Whatever is the macro support from your assembler, or whatever language you use (even C !), if the language is not expressive enough to you, you can have files passed through an external filter with a Makefile rule like that:


%.s:    %.S other_dependencies
        $(FILTER) $(FILTER_OPTIONS) < $< > $@

CPP

CPP is truely not very expressive, but it's enough for easy things, it's standard, and called transparently by GCC.

As an example of its limitations, you can't declare objects so that destructors are automatically called at the end of the declaring block; you don't have diversions or scoping, etc.

CPP comes with any C compiler. If you could make it without one, don't bother fetching CPP (though I wonder how you could).

M4

M4 gives you the full power of macroprocessing, with a Turing equivalent language, recursion, regular expressions, etc. You can do with it everything that CPP cannot.

See macro4th/This4th from ftp://ftp.forth.org/pub/Forth/ in Reviewed/ ANS/ (?), or the Tunes 0.0.0.25 sources as examples of advanced macroprogramming using m4.
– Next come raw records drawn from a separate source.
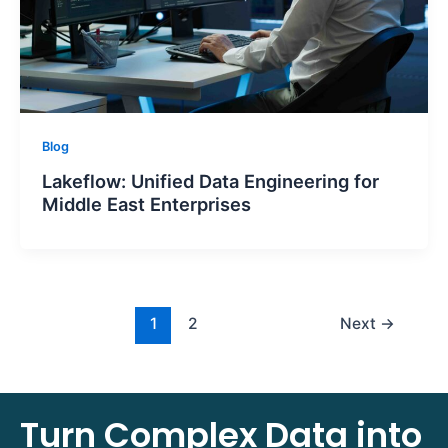
Blog
Lakeflow: Unified Data Engineering for
Middle East Enterprises
1
2
Next
→
Turn Complex Data into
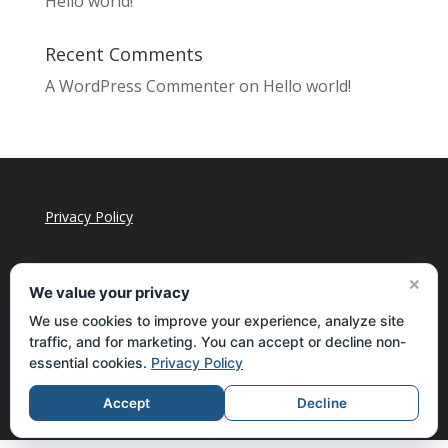
Hello world!
Recent Comments
A WordPress Commenter
on
Hello world!
Privacy Policy
×
We value your privacy
We use cookies to improve your experience, analyze site
traffic, and for marketing. You can accept or decline non-
essential cookies.
Privacy Policy
Accept
Decline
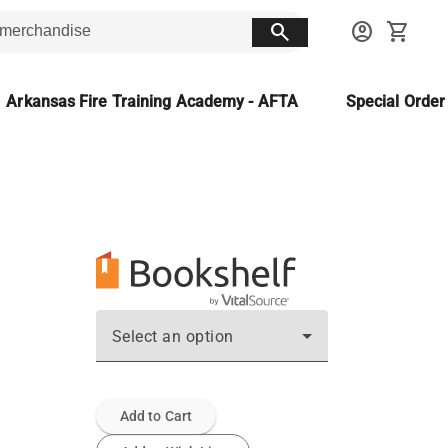
search
account_circle
shopping_cart
Arkansas Fire Training Academy - AFTA
Special Orde
Select an option
Add to Cart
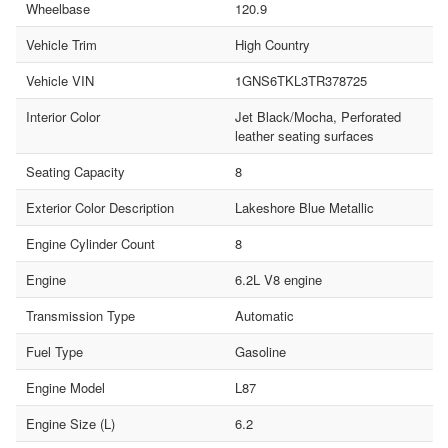
Wheelbase
120.9
Vehicle Trim
High Country
Vehicle VIN
1GNS6TKL3TR378725
Interior Color
Jet Black/Mocha, Perforated
leather seating surfaces
Seating Capacity
8
Exterior Color Description
Lakeshore Blue Metallic
Engine Cylinder Count
8
Engine
6.2L V8 engine
Transmission Type
Automatic
Fuel Type
Gasoline
Engine Model
L87
Engine Size (L)
6.2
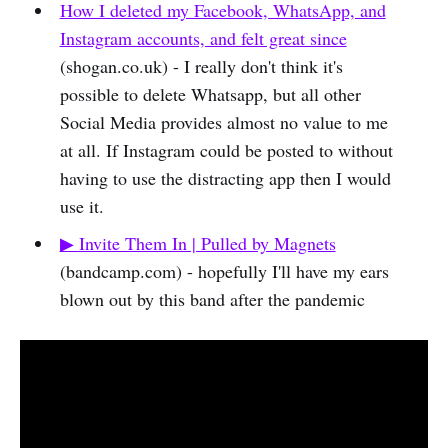
How I deleted my Facebook, WhatsApp, and
Instagram accounts, and felt great since
(shogan.co.uk) - I really don't think it's
possible to delete Whatsapp, but all other
Social Media provides almost no value to me
at all. If Instagram could be posted to without
having to use the distracting app then I would
use it.
▶︎ Invite Them In | Pulled by Magnets
(bandcamp.com) - hopefully I'll have my ears
blown out by this band after the pandemic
However, its disfunctional quoting and unquoting semantics force you to use explicit continuation-passing tail-recursive macro style if you want to do advanced macro programming (which is remindful of TeX -- BTW, has anyone tried to use TeX as a macroprocessor for anything else than typesetting ?). This is NOT worse than CPP that does not allow quoting and recursion anyway.

The right version of m4 to get is GNU m4 1.4 (or later if exists), which has the most features and the least bugs or limitations of all. m4 is designed to be slow for anything but the simplest uses, which might still be ok for most assembly programming (you're not writing million-lines assembly programs, are you?).

Macroprocessing with yer own filter

You can write your own simple macro-expansion filter with the usual tools: perl, awk, sed, etc. That's quick to do, and you control everything. But of course, any power in macroprocessing must be earned the hard way.

Metaprogramming

Instead of using an external filter that expands macros, one way to do things is to write programs that write part or all of other programs.

For instance, you could use a program outputing source code

Think about it!

Backends from existing compilers

Compilers like SML/NJ, Objective CAML, MIT-Scheme, etc, do have their own generic assembler backend, which you might or not want to use, if you intend to generate code semi-automatically from the according languages.

The New-Jersey Machine-Code Toolkit

There is a project, using the programming language Icon, to build a basis for producing assembly-manipulating code. See around http://www.cs.virginia.edu/~nr/toolkit/

Tunes

The Tunes OS project is developping its own assembler as an extension to the Scheme language, as part of its development process. It doesn't run at all yet, though help is welcome.

The assembler manipulates symbolic syntax trees, so it could equally serve as the basis for a assembly syntax translator, a disassembler, a common assembler/compiler back-end, etc. Also, the full power of a real language, Scheme, make it unchallenged as for macroprocessing/metaprograming.